- _TASK TO CARRY OUT_
How do the records below read from their first line through the line containing "2 неполные столовые"? Write those lines out exactly.

(Extracted page text data)
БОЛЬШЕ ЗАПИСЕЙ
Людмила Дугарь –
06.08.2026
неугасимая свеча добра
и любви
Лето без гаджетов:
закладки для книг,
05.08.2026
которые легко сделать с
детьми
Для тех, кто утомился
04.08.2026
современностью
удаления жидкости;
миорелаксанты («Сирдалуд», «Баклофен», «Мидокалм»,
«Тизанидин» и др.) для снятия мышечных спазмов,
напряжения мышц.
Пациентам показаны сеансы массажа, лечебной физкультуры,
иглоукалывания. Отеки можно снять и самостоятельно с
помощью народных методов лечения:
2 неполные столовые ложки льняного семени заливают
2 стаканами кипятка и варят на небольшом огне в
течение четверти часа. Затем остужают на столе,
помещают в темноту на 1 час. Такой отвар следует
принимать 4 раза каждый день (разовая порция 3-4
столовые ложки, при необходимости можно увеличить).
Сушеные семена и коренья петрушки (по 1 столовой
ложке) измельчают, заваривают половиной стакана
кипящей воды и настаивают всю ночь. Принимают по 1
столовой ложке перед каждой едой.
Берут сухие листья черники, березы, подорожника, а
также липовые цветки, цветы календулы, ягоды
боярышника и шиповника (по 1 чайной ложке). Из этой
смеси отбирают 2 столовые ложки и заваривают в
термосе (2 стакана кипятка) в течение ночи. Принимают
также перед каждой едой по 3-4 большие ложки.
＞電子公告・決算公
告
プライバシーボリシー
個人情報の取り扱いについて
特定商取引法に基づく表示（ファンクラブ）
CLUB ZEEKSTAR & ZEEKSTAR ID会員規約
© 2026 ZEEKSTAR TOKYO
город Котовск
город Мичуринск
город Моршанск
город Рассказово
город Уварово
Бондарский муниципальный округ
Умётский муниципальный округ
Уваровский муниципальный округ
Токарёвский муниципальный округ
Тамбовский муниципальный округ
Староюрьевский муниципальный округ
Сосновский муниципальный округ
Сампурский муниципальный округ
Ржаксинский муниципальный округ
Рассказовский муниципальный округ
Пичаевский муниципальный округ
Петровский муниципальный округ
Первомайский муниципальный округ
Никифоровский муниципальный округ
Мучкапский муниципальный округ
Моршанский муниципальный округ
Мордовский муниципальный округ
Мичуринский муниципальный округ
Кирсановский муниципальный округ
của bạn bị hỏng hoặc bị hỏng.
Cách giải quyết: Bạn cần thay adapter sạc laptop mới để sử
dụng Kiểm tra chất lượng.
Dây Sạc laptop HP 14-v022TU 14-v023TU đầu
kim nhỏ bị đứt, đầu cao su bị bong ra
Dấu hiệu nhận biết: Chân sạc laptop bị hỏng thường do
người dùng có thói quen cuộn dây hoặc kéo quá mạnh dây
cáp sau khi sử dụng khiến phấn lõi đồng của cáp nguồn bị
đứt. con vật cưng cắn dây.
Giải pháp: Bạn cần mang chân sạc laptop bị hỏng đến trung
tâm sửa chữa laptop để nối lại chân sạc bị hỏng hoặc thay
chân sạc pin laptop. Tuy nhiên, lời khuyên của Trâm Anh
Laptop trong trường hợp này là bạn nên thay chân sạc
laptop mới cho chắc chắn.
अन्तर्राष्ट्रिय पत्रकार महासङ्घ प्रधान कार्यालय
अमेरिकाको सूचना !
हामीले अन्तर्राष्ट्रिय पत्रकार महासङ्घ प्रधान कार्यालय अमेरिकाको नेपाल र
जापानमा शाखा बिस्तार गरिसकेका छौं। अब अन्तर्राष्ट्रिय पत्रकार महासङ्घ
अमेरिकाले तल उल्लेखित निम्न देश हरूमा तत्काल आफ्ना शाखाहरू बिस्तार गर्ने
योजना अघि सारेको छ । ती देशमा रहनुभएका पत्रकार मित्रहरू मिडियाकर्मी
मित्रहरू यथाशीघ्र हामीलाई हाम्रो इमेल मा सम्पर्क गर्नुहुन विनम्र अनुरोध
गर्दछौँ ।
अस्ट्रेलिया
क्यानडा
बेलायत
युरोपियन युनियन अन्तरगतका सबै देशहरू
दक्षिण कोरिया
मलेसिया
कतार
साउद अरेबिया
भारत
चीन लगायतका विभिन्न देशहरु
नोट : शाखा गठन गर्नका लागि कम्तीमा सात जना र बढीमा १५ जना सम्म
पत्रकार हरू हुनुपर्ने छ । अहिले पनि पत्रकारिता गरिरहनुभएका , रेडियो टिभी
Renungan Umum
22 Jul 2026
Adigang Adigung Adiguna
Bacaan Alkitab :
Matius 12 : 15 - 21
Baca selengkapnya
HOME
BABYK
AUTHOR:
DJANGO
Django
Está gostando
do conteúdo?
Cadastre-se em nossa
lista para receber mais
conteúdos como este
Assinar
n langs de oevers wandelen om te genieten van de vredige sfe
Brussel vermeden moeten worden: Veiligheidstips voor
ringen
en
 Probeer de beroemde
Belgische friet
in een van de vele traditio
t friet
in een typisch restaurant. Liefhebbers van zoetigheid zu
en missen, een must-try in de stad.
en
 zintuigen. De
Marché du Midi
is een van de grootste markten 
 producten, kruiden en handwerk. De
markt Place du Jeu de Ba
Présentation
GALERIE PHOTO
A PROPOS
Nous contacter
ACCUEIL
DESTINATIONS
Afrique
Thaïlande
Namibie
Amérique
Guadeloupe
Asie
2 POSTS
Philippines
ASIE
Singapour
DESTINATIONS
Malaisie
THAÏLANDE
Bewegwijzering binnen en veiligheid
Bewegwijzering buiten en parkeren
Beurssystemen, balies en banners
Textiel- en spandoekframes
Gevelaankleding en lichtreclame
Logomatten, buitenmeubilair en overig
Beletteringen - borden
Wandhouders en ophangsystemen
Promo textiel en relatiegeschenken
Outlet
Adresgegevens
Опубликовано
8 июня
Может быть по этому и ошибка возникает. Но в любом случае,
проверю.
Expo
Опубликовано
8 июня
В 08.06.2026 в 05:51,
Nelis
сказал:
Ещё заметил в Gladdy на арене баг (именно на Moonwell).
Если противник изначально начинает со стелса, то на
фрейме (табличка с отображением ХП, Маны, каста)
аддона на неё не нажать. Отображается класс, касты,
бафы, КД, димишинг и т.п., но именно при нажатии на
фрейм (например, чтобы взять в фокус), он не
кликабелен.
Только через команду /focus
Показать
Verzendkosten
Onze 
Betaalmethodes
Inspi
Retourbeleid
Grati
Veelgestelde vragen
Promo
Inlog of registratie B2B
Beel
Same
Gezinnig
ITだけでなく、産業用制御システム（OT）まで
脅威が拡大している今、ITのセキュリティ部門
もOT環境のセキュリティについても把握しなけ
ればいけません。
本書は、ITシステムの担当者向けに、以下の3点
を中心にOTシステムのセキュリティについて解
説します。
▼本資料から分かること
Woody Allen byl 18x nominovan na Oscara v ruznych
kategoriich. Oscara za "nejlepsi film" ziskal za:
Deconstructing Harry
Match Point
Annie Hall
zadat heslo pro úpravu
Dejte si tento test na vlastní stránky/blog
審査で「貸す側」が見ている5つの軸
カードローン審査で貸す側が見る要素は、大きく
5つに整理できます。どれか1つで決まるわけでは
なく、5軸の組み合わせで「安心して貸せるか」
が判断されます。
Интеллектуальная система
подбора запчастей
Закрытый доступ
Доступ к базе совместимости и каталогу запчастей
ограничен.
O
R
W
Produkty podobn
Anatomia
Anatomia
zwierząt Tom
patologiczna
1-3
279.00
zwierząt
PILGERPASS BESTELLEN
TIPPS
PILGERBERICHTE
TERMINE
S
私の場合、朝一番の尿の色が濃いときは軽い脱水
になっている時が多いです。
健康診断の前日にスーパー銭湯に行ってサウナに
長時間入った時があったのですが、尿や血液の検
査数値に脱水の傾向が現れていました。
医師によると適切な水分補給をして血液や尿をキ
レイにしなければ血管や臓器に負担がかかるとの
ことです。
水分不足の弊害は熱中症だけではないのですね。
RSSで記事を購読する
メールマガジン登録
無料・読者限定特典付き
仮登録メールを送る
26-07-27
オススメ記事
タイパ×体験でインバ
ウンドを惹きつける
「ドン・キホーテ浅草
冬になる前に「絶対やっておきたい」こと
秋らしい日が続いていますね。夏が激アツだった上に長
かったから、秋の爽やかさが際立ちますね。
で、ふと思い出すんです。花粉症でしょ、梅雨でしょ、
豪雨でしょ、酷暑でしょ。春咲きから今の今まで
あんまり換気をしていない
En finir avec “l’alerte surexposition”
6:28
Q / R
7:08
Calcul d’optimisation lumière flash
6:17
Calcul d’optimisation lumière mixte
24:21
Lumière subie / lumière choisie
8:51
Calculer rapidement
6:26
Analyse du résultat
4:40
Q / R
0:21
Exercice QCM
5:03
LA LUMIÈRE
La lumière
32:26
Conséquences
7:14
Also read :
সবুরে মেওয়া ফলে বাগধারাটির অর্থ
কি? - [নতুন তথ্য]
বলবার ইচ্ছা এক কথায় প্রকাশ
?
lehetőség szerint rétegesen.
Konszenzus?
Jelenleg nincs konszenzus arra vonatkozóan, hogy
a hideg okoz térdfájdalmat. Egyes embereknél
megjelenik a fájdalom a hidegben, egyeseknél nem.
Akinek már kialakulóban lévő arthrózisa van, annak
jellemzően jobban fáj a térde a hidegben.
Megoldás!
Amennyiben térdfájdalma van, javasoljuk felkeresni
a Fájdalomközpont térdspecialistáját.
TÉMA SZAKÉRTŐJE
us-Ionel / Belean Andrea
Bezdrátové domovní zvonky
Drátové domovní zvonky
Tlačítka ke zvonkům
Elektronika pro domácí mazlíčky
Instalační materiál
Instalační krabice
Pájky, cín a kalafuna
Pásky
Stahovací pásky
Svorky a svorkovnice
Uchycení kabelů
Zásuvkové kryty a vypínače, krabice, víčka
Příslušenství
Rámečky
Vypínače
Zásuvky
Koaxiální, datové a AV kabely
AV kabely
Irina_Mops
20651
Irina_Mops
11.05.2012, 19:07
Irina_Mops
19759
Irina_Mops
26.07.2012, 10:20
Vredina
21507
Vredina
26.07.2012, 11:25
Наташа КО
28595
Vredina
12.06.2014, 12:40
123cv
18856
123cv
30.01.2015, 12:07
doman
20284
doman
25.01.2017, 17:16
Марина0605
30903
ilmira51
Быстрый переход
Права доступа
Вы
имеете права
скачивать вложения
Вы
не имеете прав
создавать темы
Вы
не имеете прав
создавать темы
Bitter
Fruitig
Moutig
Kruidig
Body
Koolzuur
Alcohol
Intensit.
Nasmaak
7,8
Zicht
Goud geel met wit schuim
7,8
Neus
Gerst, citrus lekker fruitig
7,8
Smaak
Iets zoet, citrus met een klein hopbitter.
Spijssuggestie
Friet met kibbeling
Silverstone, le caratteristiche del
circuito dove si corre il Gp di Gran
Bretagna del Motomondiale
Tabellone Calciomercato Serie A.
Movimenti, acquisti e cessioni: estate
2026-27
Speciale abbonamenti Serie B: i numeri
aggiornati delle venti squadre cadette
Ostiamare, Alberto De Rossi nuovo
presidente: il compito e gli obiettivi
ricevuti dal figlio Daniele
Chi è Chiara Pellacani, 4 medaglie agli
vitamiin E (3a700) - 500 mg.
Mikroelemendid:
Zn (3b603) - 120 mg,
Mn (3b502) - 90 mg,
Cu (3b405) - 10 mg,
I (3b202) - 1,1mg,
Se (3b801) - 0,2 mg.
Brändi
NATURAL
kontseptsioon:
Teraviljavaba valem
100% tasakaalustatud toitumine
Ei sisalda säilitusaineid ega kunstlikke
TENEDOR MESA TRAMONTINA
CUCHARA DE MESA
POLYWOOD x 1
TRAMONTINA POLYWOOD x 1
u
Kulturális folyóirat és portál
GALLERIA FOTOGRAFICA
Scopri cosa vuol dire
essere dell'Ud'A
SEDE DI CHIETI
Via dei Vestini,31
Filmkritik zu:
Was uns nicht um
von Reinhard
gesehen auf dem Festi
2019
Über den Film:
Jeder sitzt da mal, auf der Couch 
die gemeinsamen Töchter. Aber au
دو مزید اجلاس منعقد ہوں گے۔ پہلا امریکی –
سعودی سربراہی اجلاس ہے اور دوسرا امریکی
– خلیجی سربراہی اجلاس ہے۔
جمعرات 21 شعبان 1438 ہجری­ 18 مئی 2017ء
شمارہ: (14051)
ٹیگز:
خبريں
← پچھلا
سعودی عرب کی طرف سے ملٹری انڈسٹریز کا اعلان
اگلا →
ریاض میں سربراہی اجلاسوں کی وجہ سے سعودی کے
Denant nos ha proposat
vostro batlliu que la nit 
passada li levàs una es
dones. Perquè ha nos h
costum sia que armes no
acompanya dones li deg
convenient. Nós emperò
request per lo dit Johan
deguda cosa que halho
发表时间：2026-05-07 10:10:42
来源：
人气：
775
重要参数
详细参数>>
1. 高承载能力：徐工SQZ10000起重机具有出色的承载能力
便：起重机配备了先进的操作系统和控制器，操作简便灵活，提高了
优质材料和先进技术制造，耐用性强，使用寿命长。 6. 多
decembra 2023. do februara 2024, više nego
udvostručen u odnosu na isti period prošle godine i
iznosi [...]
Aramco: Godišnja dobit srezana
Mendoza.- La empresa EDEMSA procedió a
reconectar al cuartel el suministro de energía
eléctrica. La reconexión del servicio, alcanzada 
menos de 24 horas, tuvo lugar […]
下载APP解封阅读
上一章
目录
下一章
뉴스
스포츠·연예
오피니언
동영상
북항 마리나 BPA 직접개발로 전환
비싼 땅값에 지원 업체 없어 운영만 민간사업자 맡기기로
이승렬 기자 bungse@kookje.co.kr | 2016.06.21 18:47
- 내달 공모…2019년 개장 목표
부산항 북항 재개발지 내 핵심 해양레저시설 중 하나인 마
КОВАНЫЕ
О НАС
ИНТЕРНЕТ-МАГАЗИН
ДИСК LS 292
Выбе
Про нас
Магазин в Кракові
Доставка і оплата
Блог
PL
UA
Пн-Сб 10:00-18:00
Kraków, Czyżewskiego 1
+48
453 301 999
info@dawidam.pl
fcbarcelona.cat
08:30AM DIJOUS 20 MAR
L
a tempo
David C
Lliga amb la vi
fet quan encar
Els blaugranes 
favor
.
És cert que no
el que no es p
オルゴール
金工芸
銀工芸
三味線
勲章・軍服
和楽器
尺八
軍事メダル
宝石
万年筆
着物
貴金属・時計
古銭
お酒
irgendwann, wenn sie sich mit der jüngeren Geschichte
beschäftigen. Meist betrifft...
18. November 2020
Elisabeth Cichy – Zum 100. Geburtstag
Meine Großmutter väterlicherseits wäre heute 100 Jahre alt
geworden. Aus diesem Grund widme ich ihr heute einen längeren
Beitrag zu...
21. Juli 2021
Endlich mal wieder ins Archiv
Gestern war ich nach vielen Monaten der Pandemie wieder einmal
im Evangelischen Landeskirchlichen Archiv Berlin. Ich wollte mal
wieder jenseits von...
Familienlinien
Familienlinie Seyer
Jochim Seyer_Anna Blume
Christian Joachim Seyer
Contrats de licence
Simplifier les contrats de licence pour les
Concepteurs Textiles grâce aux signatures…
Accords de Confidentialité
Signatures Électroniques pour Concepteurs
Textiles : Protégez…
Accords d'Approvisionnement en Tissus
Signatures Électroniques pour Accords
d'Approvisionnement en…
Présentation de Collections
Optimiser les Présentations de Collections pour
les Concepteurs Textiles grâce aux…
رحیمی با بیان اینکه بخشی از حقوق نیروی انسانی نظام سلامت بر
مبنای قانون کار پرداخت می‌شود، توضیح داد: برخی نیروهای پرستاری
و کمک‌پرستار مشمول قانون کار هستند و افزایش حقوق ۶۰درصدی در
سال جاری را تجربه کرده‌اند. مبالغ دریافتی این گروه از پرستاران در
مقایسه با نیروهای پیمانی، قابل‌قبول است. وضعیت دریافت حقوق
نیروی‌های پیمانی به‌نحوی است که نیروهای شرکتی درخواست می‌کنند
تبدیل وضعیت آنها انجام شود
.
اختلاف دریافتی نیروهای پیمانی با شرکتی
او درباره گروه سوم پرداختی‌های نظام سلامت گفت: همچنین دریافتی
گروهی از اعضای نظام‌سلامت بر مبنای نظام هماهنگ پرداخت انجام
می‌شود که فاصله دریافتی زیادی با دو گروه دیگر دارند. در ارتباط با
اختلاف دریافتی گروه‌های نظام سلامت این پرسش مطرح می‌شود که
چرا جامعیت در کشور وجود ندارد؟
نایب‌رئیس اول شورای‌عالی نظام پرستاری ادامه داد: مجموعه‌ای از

- _EXERCISE RESULT_
БОЛЬШЕ ЗАПИСЕЙ
Людмила Дугарь –
06.08.2026
неугасимая свеча добра
и любви
Лето без гаджетов:
закладки для книг,
05.08.2026
которые легко сделать с
детьми
Для тех, кто утомился
04.08.2026
современностью
удаления жидкости;
миорелаксанты («Сирдалуд», «Баклофен», «Мидокалм»,
«Тизанидин» и др.) для снятия мышечных спазмов,
напряжения мышц.
Пациентам показаны сеансы массажа, лечебной физкультуры,
иглоукалывания. Отеки можно снять и самостоятельно с
помощью народных методов лечения:
2 неполные столовые ложки льняного семени заливают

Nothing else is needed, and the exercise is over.